__Provided data__.
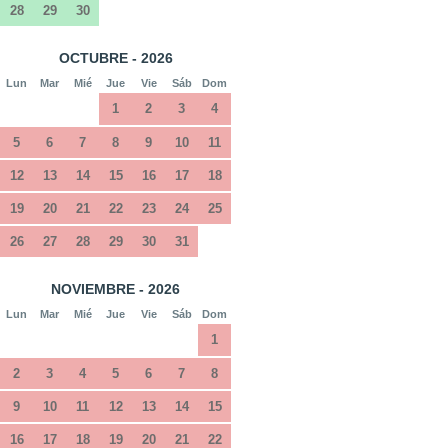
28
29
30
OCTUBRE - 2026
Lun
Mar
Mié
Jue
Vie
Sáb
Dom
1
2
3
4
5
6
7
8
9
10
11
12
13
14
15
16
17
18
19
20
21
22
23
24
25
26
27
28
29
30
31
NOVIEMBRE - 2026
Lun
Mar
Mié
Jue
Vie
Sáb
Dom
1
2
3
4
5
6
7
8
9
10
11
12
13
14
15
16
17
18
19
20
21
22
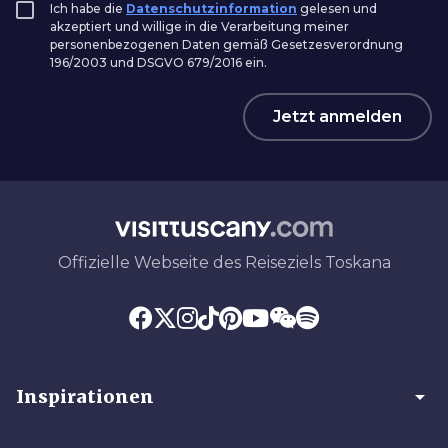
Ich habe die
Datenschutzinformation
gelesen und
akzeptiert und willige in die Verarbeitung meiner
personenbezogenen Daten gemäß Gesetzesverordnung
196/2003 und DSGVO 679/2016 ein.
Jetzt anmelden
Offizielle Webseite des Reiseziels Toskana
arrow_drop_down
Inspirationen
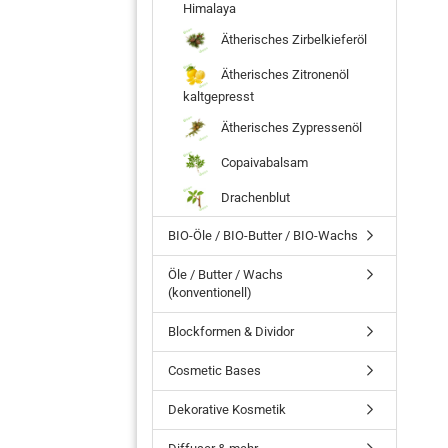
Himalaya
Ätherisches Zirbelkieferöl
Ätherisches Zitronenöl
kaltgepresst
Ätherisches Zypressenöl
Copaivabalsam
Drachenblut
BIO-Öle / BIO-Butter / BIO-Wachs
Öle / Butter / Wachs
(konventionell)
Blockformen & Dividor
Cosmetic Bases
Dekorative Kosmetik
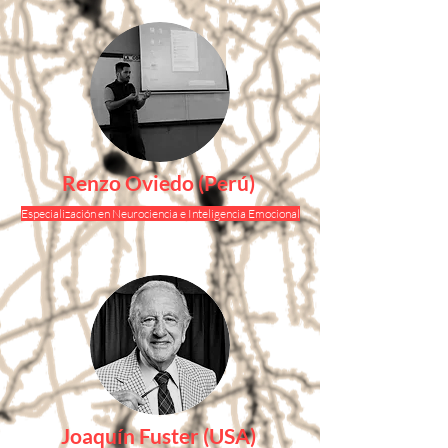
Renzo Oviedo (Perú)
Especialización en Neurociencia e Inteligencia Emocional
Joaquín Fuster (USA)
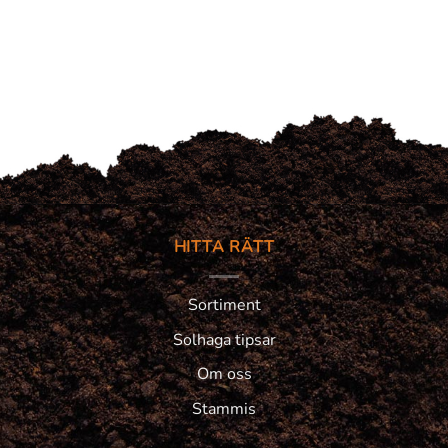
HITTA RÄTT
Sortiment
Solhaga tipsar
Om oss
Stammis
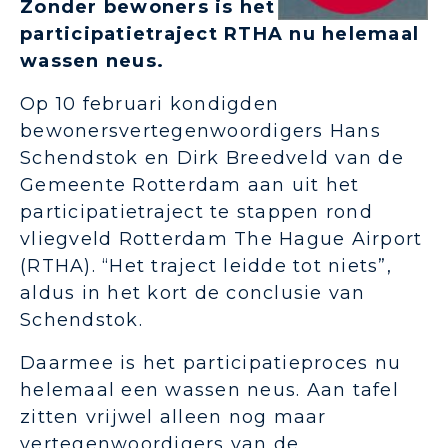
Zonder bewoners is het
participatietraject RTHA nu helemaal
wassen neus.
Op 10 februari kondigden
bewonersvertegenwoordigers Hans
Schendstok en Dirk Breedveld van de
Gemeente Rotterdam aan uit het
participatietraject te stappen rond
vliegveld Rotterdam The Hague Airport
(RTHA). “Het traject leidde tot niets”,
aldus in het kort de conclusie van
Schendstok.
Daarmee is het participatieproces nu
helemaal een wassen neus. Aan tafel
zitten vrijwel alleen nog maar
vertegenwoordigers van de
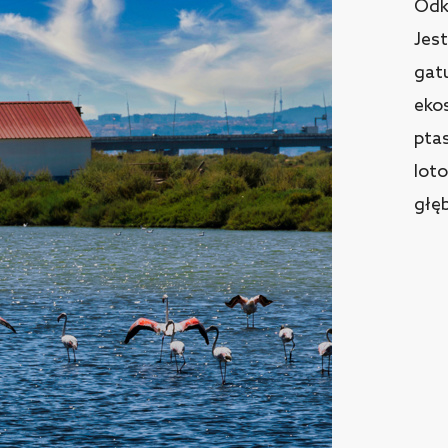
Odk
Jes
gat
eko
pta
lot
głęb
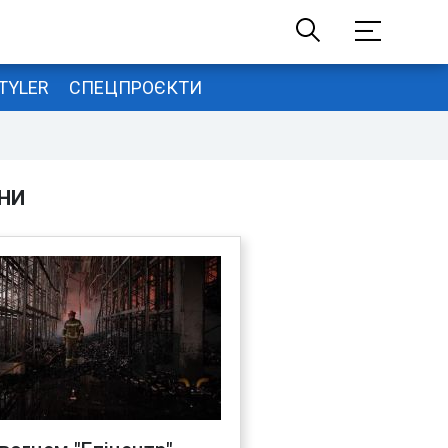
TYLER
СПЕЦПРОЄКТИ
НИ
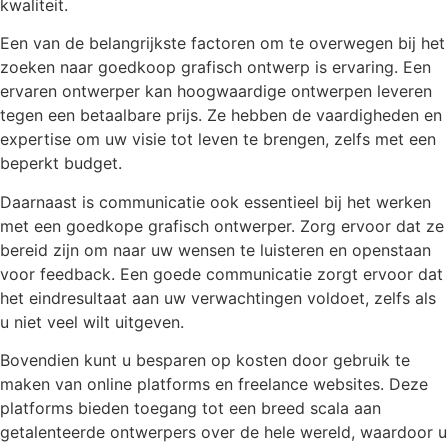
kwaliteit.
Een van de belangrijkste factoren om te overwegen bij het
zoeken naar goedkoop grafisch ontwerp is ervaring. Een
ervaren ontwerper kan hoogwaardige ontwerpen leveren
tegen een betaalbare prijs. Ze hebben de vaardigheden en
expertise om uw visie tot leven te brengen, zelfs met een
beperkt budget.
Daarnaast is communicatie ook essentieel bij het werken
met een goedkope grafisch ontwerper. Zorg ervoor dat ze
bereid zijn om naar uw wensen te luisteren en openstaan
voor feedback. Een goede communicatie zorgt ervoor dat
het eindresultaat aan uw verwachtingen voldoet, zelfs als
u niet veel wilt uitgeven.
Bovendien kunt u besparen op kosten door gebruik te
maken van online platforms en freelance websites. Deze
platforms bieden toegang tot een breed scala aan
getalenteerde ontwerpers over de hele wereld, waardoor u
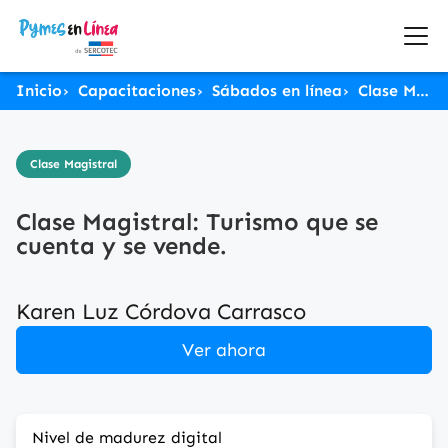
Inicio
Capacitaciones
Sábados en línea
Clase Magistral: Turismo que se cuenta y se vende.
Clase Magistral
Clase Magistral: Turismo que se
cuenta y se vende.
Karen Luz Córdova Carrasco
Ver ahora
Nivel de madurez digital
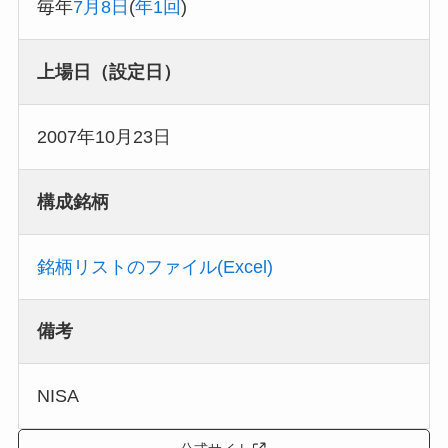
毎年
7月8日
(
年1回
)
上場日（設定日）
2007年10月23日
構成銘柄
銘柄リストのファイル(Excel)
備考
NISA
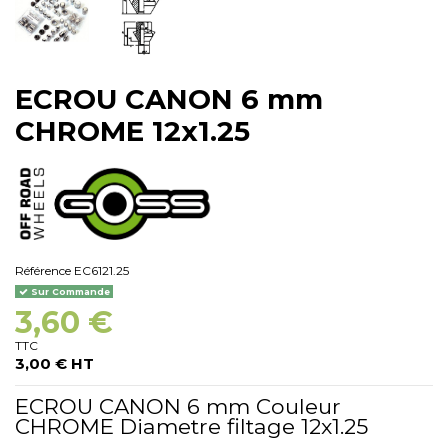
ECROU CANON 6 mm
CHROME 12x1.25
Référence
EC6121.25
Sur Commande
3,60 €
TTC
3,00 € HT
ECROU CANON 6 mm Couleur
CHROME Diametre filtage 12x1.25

* * *

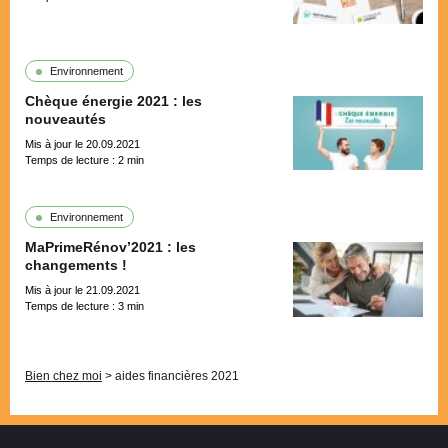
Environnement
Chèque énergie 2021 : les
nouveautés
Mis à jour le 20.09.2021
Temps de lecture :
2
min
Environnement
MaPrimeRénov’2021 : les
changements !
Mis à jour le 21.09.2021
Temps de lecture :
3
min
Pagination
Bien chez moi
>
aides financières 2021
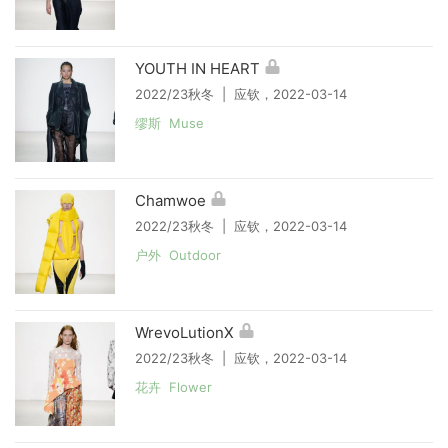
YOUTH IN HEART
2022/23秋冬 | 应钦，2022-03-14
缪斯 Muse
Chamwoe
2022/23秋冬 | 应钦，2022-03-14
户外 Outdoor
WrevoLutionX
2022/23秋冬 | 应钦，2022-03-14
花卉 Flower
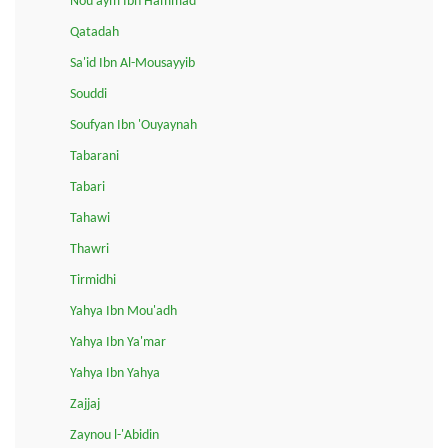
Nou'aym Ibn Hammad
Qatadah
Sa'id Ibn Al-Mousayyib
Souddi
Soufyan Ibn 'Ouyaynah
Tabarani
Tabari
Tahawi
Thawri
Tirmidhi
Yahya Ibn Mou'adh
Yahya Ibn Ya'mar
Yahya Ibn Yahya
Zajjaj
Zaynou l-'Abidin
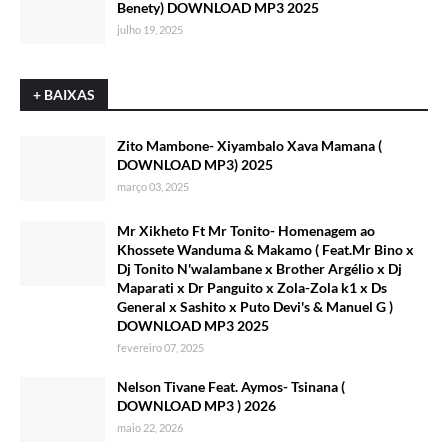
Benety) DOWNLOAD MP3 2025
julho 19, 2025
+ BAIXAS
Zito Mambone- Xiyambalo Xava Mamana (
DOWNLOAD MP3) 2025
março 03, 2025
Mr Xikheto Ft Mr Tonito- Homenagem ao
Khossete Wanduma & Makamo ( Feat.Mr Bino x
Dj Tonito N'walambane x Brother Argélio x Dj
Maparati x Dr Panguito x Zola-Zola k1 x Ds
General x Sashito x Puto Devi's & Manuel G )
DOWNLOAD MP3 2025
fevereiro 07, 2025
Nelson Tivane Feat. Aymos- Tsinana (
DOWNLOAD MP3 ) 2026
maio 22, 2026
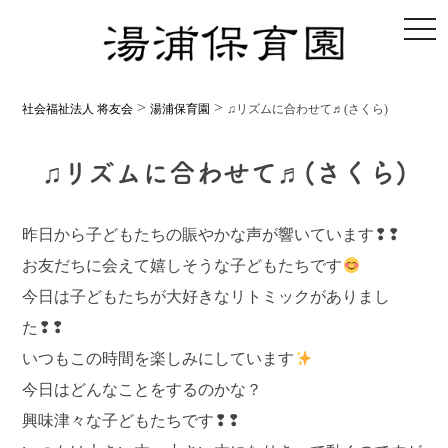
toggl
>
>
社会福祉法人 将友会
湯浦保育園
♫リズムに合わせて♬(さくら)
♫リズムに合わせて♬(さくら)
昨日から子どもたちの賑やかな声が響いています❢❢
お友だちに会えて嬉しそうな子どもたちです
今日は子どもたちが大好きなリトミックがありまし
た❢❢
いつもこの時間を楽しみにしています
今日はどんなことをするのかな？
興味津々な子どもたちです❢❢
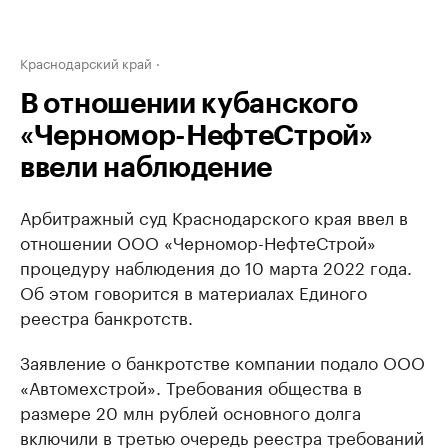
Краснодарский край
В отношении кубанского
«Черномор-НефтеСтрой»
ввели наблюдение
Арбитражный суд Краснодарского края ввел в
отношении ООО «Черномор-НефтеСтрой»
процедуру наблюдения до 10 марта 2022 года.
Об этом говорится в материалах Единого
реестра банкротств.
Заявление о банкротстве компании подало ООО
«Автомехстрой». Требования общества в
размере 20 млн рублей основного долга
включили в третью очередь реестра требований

---

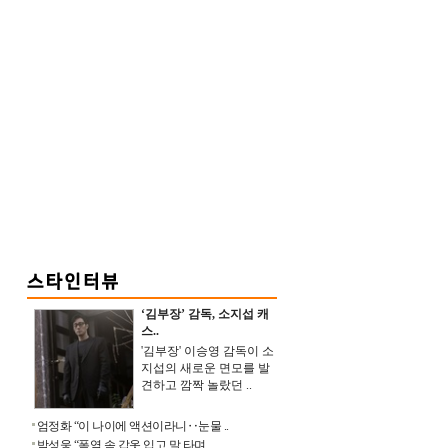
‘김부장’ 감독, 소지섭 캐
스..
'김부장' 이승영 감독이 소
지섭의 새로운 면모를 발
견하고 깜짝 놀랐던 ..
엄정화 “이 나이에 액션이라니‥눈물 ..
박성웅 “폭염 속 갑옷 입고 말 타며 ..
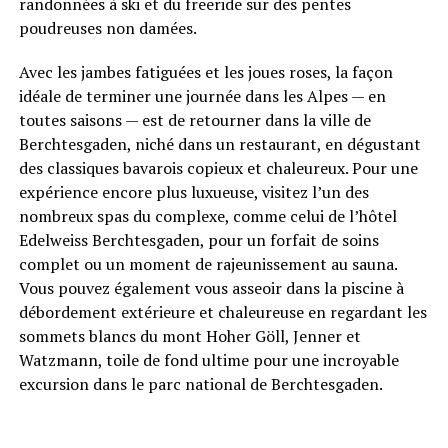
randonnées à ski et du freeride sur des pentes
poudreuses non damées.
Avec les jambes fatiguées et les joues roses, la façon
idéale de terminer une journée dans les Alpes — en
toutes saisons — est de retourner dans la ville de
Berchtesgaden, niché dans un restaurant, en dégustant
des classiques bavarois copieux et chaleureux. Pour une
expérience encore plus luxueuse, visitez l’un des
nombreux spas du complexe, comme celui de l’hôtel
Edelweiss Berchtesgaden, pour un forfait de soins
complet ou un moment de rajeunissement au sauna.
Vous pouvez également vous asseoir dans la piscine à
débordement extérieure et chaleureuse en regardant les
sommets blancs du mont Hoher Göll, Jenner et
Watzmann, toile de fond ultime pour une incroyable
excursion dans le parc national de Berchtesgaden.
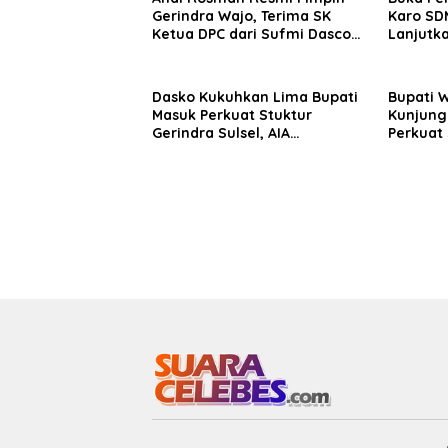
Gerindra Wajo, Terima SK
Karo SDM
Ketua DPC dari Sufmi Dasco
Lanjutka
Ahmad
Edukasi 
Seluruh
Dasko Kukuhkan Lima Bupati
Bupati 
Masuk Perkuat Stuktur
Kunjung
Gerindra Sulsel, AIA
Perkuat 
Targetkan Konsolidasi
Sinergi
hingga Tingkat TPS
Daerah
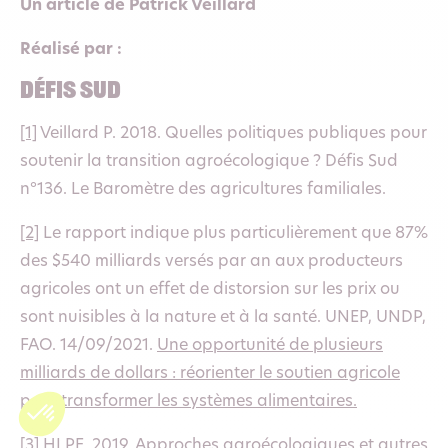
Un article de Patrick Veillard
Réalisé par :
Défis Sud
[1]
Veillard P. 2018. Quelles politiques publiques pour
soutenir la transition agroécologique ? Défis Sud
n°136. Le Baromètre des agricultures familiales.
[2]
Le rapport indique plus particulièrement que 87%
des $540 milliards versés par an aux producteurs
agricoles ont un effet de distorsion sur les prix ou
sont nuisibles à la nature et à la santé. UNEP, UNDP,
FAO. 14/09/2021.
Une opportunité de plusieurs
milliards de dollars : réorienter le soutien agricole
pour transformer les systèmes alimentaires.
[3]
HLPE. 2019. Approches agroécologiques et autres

__Exercise prompt__. Output exactly those lines of the data above that run from the line with "Dj Tonito N'walambane x Brother Argélio x Dj" up to and including the line with "Заявление о банкротстве компании подало ООО". No pictures go in.

__The answer__.
Dj Tonito N'walambane x Brother Argélio x Dj
Maparati x Dr Panguito x Zola-Zola k1 x Ds
General x Sashito x Puto Devi's & Manuel G )
DOWNLOAD MP3 2025
fevereiro 07, 2025
Nelson Tivane Feat. Aymos- Tsinana (
DOWNLOAD MP3 ) 2026
maio 22, 2026
toggl
>
>
社会福祉法人 将友会
湯浦保育園
♫リズムに合わせて♬(さくら)
♫リズムに合わせて♬(さくら)
昨日から子どもたちの賑やかな声が響いています❢❢
お友だちに会えて嬉しそうな子どもたちです
今日は子どもたちが大好きなリトミックがありまし
た❢❢
いつもこの時間を楽しみにしています
今日はどんなことをするのかな？
興味津々な子どもたちです❢❢
Краснодарский край
В отношении кубанского
«Черномор-НефтеСтрой»
ввели наблюдение
Арбитражный суд Краснодарского края ввел в
отношении ООО «Черномор-НефтеСтрой»
процедуру наблюдения до 10 марта 2022 года.
Об этом говорится в материалах Единого
реестра банкротств.
Заявление о банкротстве компании подало ООО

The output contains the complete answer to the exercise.